Ongoing maintenance work and access at historic Offaly graveyard

Ongoing maintenance work and access at historic Offaly graveyard

Birr Workhouse. The inmates were buried beside the premises.

Contrary to a previous report, the Midland Tribune has since learned that there is in fact access to the historic graveyard at Birr Workhouse.
Speaking to the Tribune, Amanda Pedlow, Offaly Heritage Officer, said that while there is no access from the Syngefield side, the public can access the site from the Scurragh side.
She said the historic graveyard is also being well looked after on an ongoing basis. “There is a maintenance programme for the graveyard in partnership with Birr Tidy Towns. The graveyard is being managed as a wildflower meadow at the site and a path is mown around the edges to allow for people to walk the site. Because of this ongoing maintenance, because of the wonderful work of Birr Tidy Towns, the site is a green lung, and is being managed under the guidance of the All Ireland Pollinator Plan and is a great example of biodiversity in an urban setting.”
Amanda added that the graveyard is in the ownership of the County Council.
Castle Rook own the workhouse and want to turn the workhouse into a care home for those suffering with dementia.
Castle Rook bought the building in 2018 and said its first task was to restore the roofs which are in a very bad condition.
In 2019 the company erected a new gate at the Syngefield entrance. The gate has remained locked ever since but sadly no building work has yet started.
Last week the company told the Midland Tribune that it's still intent on carrying out restoration work and creating a dementia care home.
The workhouse in Birr opened in 1842 and closed in 1921 (Birr was called Parsonstown at the time). Historian Stephen Callaghan said the opening date for the graveyard is unclear "and there are no records of internments.” The inmates were definitely buried there. “It is likely,” said Stephen, “that thousands of people were interred there." Former Birr librarian Violet Doolin had a cross erected on the site of the burial ground which acknowledges its former use.
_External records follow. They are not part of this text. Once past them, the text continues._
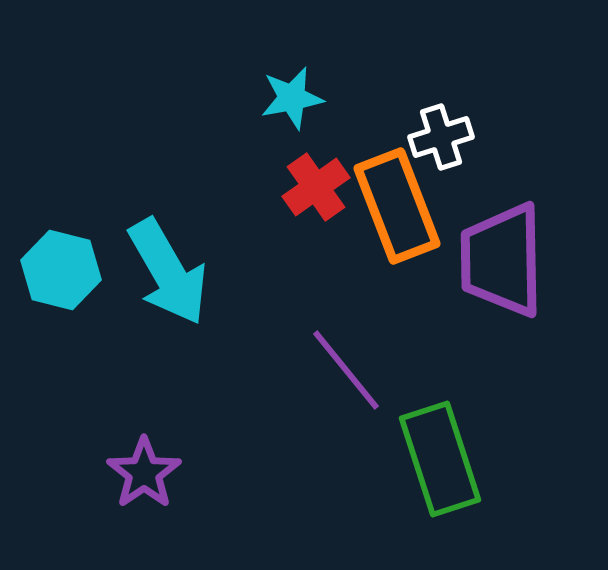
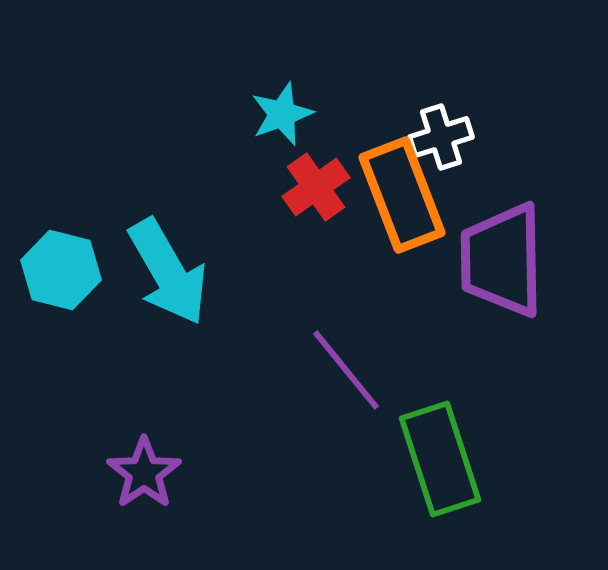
cyan star: moved 10 px left, 16 px down; rotated 10 degrees counterclockwise
orange rectangle: moved 5 px right, 11 px up
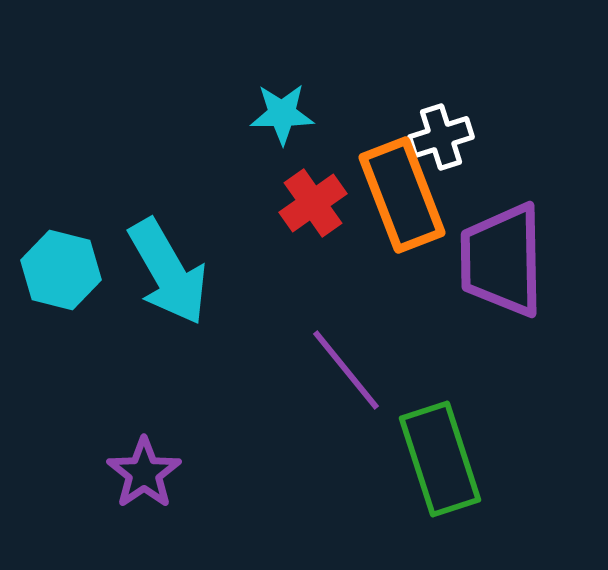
cyan star: rotated 20 degrees clockwise
red cross: moved 3 px left, 16 px down
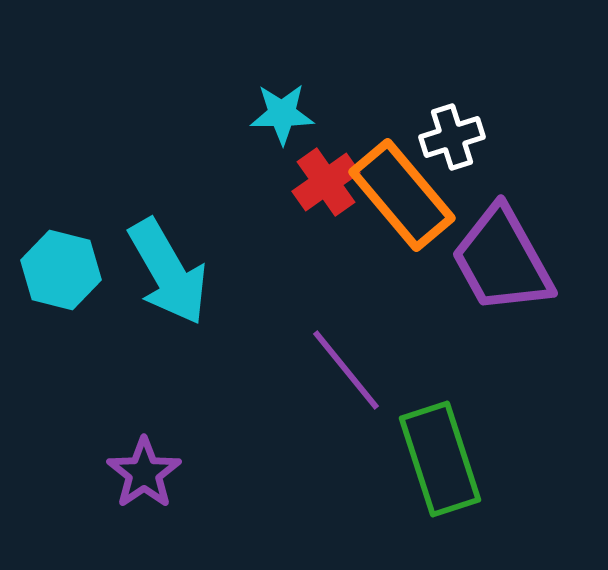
white cross: moved 11 px right
orange rectangle: rotated 19 degrees counterclockwise
red cross: moved 13 px right, 21 px up
purple trapezoid: rotated 28 degrees counterclockwise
Another historian, in a book about the Famine, pointed out that according to records kept by those running the Workhouse the weekly death rate in the building in April 1847 reached 67 people per thousand. In February 1848, 46 people per thousand people, per week, were dying in the building. In early May 1849 there were 3,007 inmates in the building. In the weekend ending May 19, 1849 101 inmates per thousand died. In other words, 303 people died in one week in the workhouse in May 1849. It's likely that the internments of these suffering people took place in mass graves when they were buried beside the workhouse.
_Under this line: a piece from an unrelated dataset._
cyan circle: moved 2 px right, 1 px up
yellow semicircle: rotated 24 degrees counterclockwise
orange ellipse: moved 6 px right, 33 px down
According to Andrés Eiríksson, writing for the RTE / UCC Great Irish Famine Project, the main cause of death in Parsonstown workhouse during the Famine was ‘fever’, including both typhus and relapsing fever (795), marasmus (748) and ‘dysentery and diarrhoea’ (625). “A total of 3,645 deaths were recorded,” he wrote, “most of them in 1847-49. There were three critical periods of high death toll: (1) the first half of 1847, (2) January to April 1848, and (3) December 1848 to July 1849.”
This terrible suffering, this terrible period in Birr's history, still strikes a deeply emotional chord for many people in the area.
Last August a beautiful art project called “The Meadow” was performed at the graveyard site. "The Meadow" was a site-specific sound installation created as an Offaly Drama Project for the Workhouse.
Through a musical setting of historical information and records The Meadow sought to "give voice to the thousands of lives lost in the workhouse during the Great Famine of 1845-1852."
It was conceived by Fiona Breen in collaboration with composer Tom Lane and historian Margaret Hogan. The event included music, readings and stories.